Available records Start Marker

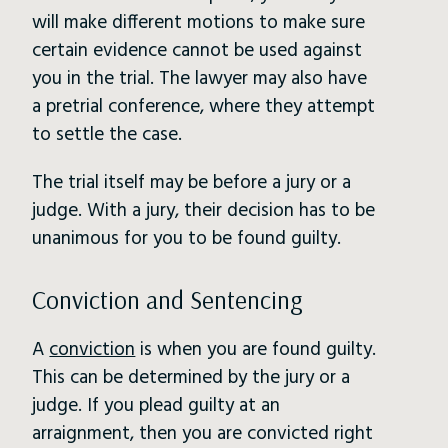
will make different motions to make sure
certain evidence cannot be used against
you in the trial. The lawyer may also have
a pretrial conference, where they attempt
to settle the case.
The trial itself may be before a jury or a
judge. With a jury, their decision has to be
unanimous for you to be found guilty.
Conviction and Sentencing
A
conviction
is when you are found guilty.
This can be determined by the jury or a
judge. If you plead guilty at an
arraignment, then you are convicted right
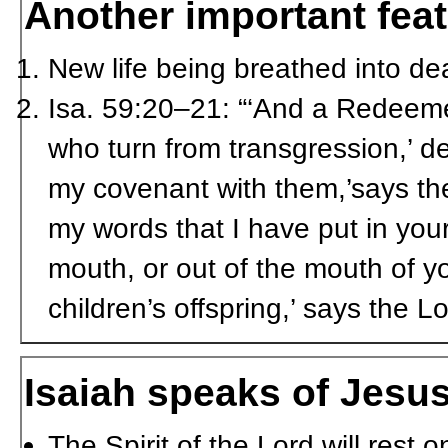
Another important feat
New life being breathed into d
Isa. 59:20–21: “‘And a Redeemer
who turn from transgression,’ de
my covenant with them,’says the
my words that I have put in your
mouth, or out of the mouth of yo
children’s offspring,’ says the L
Isaiah speaks of Jesu
The Spirit of the Lord will rest 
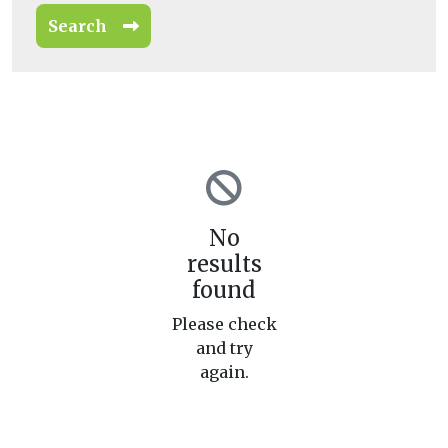
Search
No
results
found
Please check
and try
again.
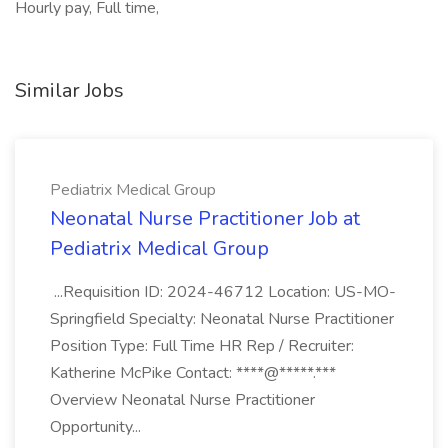
Hourly pay, Full time,
Similar Jobs
Pediatrix Medical Group
Neonatal Nurse Practitioner Job at
Pediatrix Medical Group
...Requisition ID: 2024-46712 Location: US-MO-
Springfield Specialty: Neonatal Nurse Practitioner
Position Type: Full Time HR Rep / Recruiter:
Katherine McPike Contact: ****@*****.***
Overview Neonatal Nurse Practitioner
Opportunity...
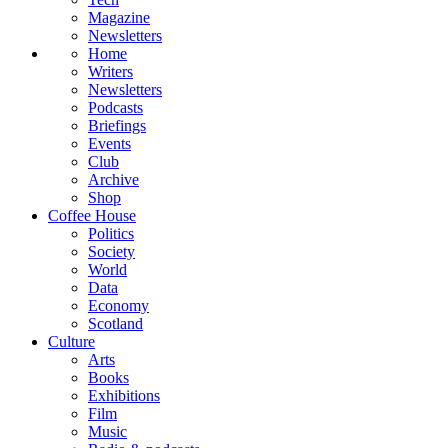
Magazine
Newsletters
Home
Writers
Newsletters
Podcasts
Briefings
Events
Club
Archive
Shop
Coffee House
Politics
Society
World
Data
Economy
Scotland
Culture
Arts
Books
Exhibitions
Film
Music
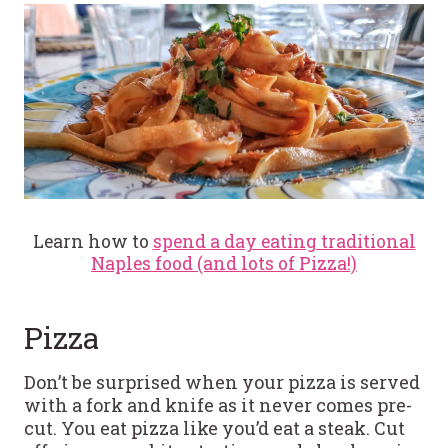
Learn how to
spend a day eating traditional
Naples food (and lots of Pizza!)
Pizza
Don’t be surprised when your pizza is served
with a fork and knife as it never comes pre-
cut. You eat pizza like you’d eat a steak. Cut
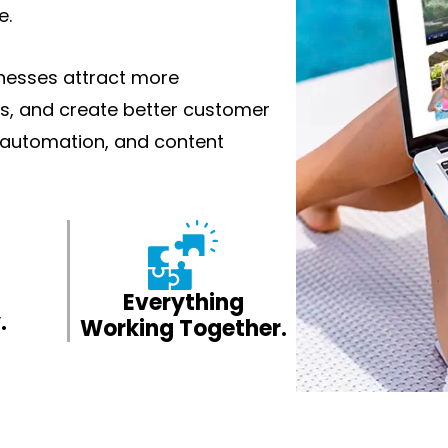
e.
inesses attract more
s, and create better customer
, automation, and content
Everything
.
Working Together.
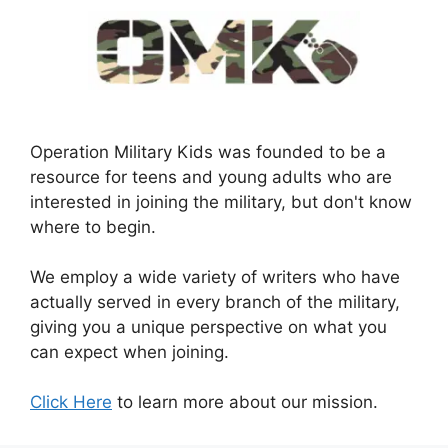
Operation Military Kids was founded to be a
resource for teens and young adults who are
interested in joining the military, but don't know
where to begin.
We employ a wide variety of writers who have
actually served in every branch of the military,
giving you a unique perspective on what you
can expect when joining.
Click Here
to learn more about our mission.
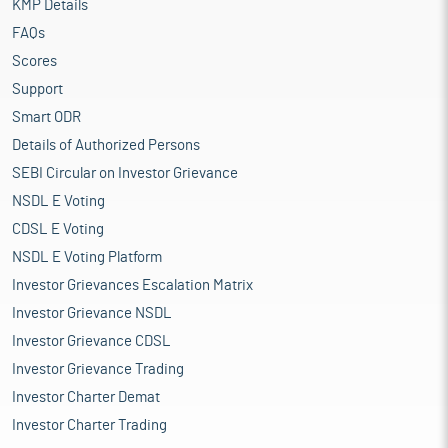
KMP Details
FAQs
Scores
Support
Smart ODR
Details of Authorized Persons
SEBI Circular on Investor Grievance
NSDL E Voting
CDSL E Voting
NSDL E Voting Platform
Investor Grievances Escalation Matrix
Investor Grievance NSDL
Investor Grievance CDSL
Investor Grievance Trading
Investor Charter Demat
Investor Charter Trading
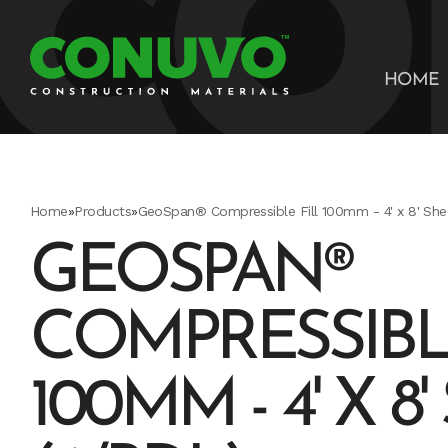
HOME
Home
»
Products
»
GeoSpan® Compressible Fill 100mm - 4' x 8' She
GEOSPAN®
COMPRESSIBL
100MM - 4' X 8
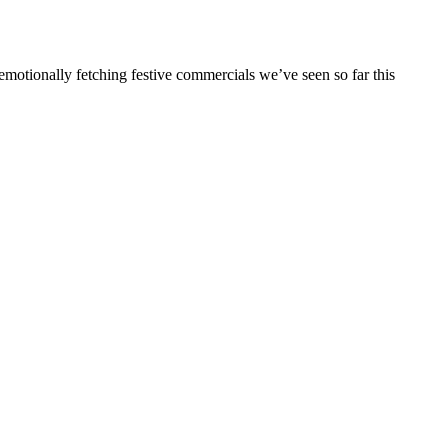
emotionally fetching festive commercials we’ve seen so far this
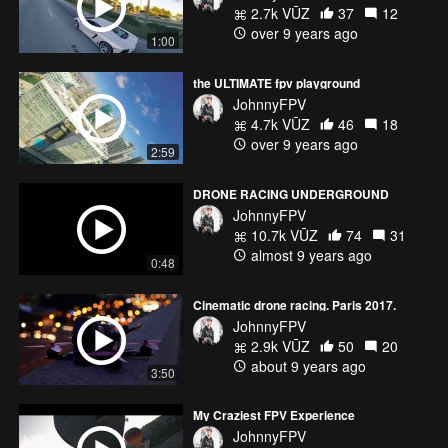
2.7k VŪZ
37
12
over 9 years ago
1:00
the ULTIMATE fpv playground
JohnnyFPV
4.7k VŪZ
46
18
over 9 years ago
2:59
DRONE RACING UNDERGROUND
JohnnyFPV
10.7k VŪZ
74
31
almost 9 years ago
0:48
Cinematic drone racing. Paris 2017.
JohnnyFPV
2.9k VŪZ
50
20
about 9 years ago
3:50
My Craziest FPV Experience
JohnnyFPV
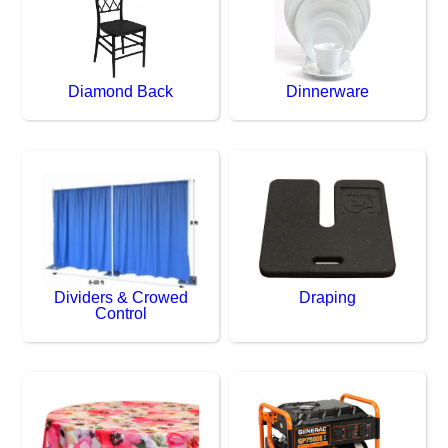
Diamond Back
Dinnerware
Dividers & Crowed
Draping
Control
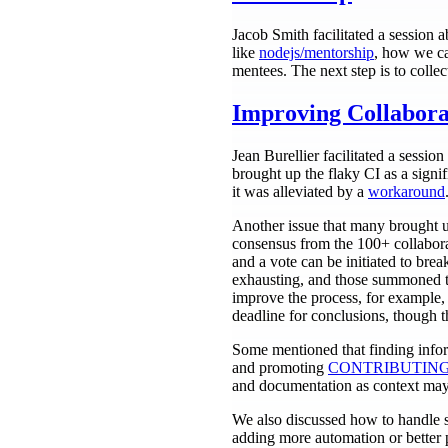
Jacob Smith facilitated a session 
like
nodejs/mentorship
, how we ca
mentees. The next step is to collec
Improving Collabora
Jean Burellier facilitated a sessi
brought up the flaky CI as a signif
it was alleviated by a
workaround
Another issue that many brought u
consensus from the 100+ collabora
and a vote can be initiated to brea
exhausting, and those summoned to
improve the process, for example, 
deadline for conclusions, though th
Some mentioned that finding infor
and promoting
CONTRIBUTING
and documentation as context may 
We also discussed how to handle st
adding more automation or better p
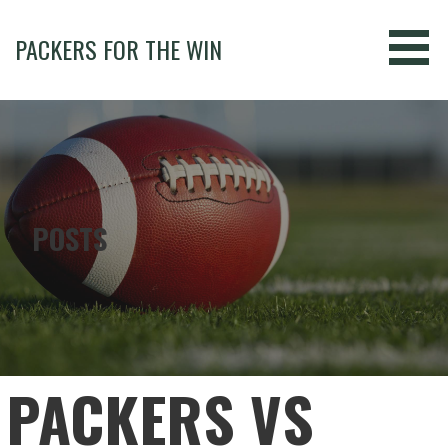
Skip
to
PACKERS FOR THE WIN
content
POSTS
PACKERS VS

Available records End Marker

## What you should do
Copy out each line of the records where the string "better" appears.

## Problem solution
s, and create better customer
adding more automation or better p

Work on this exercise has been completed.